The Sea Shepherd Conservation Society has denied claims by a Japanese research institute that the environmental group’s ship that was chasing whalers was armed, and that its wreck is now leaking fuel into the Antarctic Ocean.
The Ady Gil, a New-Zealand registered powerboat that is part of Sea Shepherd’s protest against Japan’s annual whaling expedition, sank in Antarctica yesterday after it was involved in a collision with Japan’s Shonan Maru No. 2 on Jan. 6.
The Japanese Institute for Cetacean Research posted a video on its Web site that allegedly shows fuel leaking from the sunken Ady Gil.
“We removed all fuel and lubricants from the ship and notified authorities to let them know it was sinking,” Jeff Hansen, Australian director of the Sea Shepherd, said in a telephone interview.
The whalers “must need some way to try and get the heat off them. It’s completely not true,” he said.
The Institute’s claims that the Ady Gil was armed are also untrue, Hansen said.

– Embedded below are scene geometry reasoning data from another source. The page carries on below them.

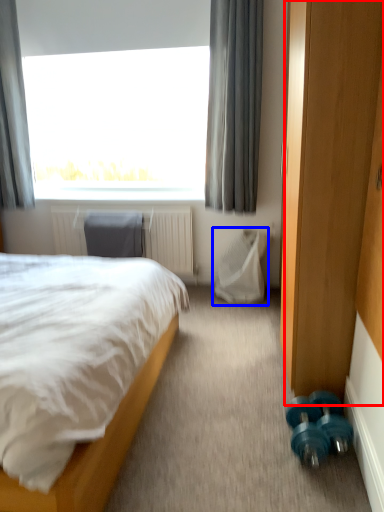 Question: Among these objects, which one is farthest to the camera, screen door (highlighted by a red box) or swivel chair (highlighted by a blue box)?

Choices:
 (A) screen door
 (B) swivel chair

Answer: (B) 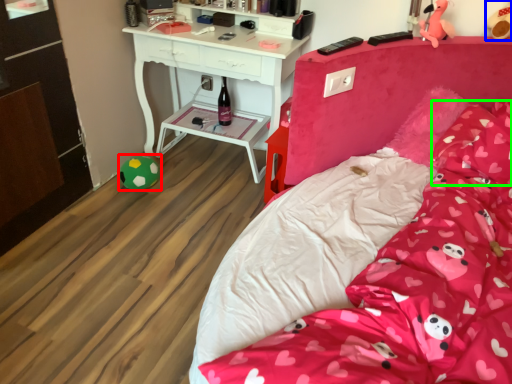 Question: Which object is the closest to the toy (highlighted by a red box)? Choose among these: toy (highlighted by a blue box) or pillow (highlighted by a green box).

Choices:
 (A) toy
 (B) pillow

Answer: (B) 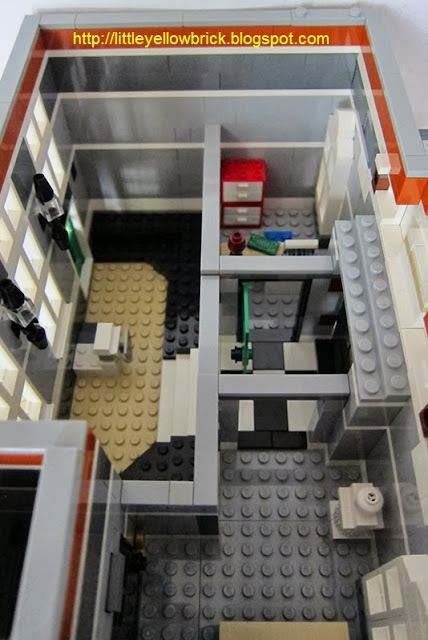 The height and width of the screenshot is (640, 428). What are the coordinates of `gray floor in foreground` in the screenshot? It's located at (266, 525). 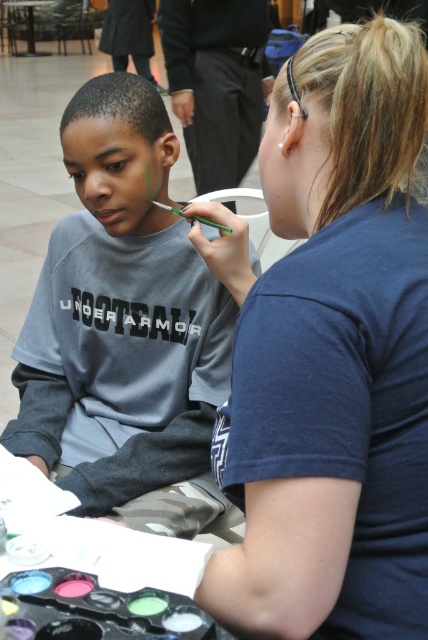 Question: Where is blue fabric shirt at upper right located in relation to matte gray shirt at left in the image?

Choices:
 (A) above
 (B) below

Answer: (B)

Question: Which point is closer to the camera?

Choices:
 (A) blue fabric shirt at upper right
 (B) matte gray shirt at left

Answer: (A)

Question: Can you confirm if blue fabric shirt at upper right is wider than matte gray shirt at left?

Choices:
 (A) yes
 (B) no

Answer: (B)

Question: Among these points, which one is nearest to the camera?

Choices:
 (A) (226, 273)
 (B) (58, 362)

Answer: (A)

Question: Can you confirm if blue fabric shirt at upper right is positioned to the right of matte gray shirt at left?

Choices:
 (A) yes
 (B) no

Answer: (A) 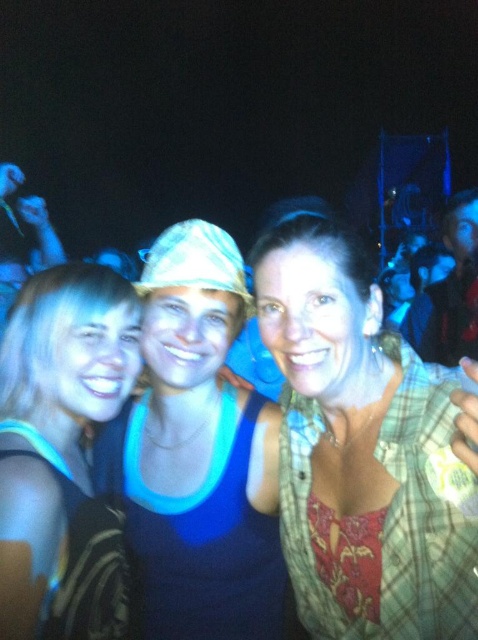 You are taking a photo of three people at night. The scene has a person on the left in a sleeveless top, a person in the center wearing a blue tank top and cap, and a person on the right in a plaid shirt over a red floral top. A point at coordinates (365, 449) marks the plaid fabric shirt at center. Based on this, which person is wearing the plaid shirt?

The point at (365, 449) marks the plaid fabric shirt at center, so the person in the center is wearing the plaid shirt.

You are a photographer trying to capture a clear photo of the plaid fabric shirt at center and the blue fabric tank top at center. The camera has a minimum focus distance of 10 inches. Will the camera be able to focus on both objects?

The plaid fabric shirt at center is 9.07 inches away from blue fabric tank top at center. Since the distance between them is less than the camera minimum focus distance of 10 inches, the camera may not be able to focus on both objects clearly.

You are a photographer trying to adjust the lighting for a group photo. You notice the blue fabric tank top at center and the blonde hair at left. Which object is closer to you, the photographer?

The blue fabric tank top at center is closer to you than the blonde hair at left because it is further to the viewer. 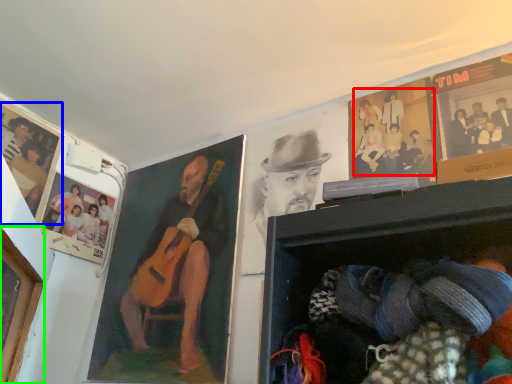 Question: Based on their relative distances, which object is nearer to person (highlighted by a red box)? Choose from poster page (highlighted by a blue box) and portrait (highlighted by a green box).

Choices:
 (A) poster page
 (B) portrait

Answer: (B) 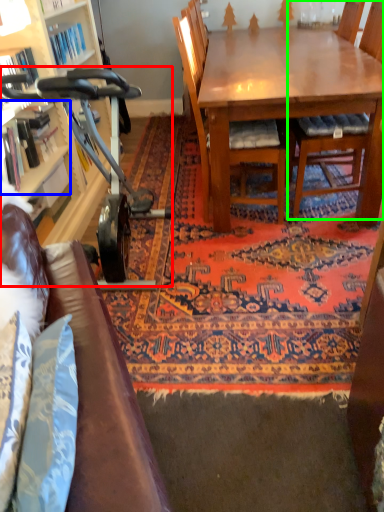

Sea Shepherd has filed a piracy claim against the captain and crew of the Shonan Maru No. 2 in the Netherlands, Agence France-Presse reported, citing the environmental group’s legal representative, Liesbeth Zegveld. It will also pursue a civil suit for damages to the Ady Gil, she said.
The sinking is a A$1.5 million (US$1.4 million) loss to Sea Shepherd, the Australian Broadcasting Corp reported yesterday, citing founder Paul Watson.
The Australian government hasn’t ruled out the prospect of taking legal action against the Japanese whalers, Deputy Prime Minister Julia Gillard said in an interview on Channel Nine’s Weekend Today program. The Shonan Maru No. 2 was in Australian waters when the collision occurred.
The Australian government has gathered evidence on Japanese whaling that it is putting to the International Whaling Commission and the Japanese government, Gillard said.
“If we are not going to get a result diplomatically, we have made it very clear that the course of action open to us is international legal action,” she said.
New Zealand officials met with Japan’s ambassador in Wellington to discuss the process of its investigation, and Japan has promised full cooperation, Foreign Affairs Minister Murray McCully said yesterday.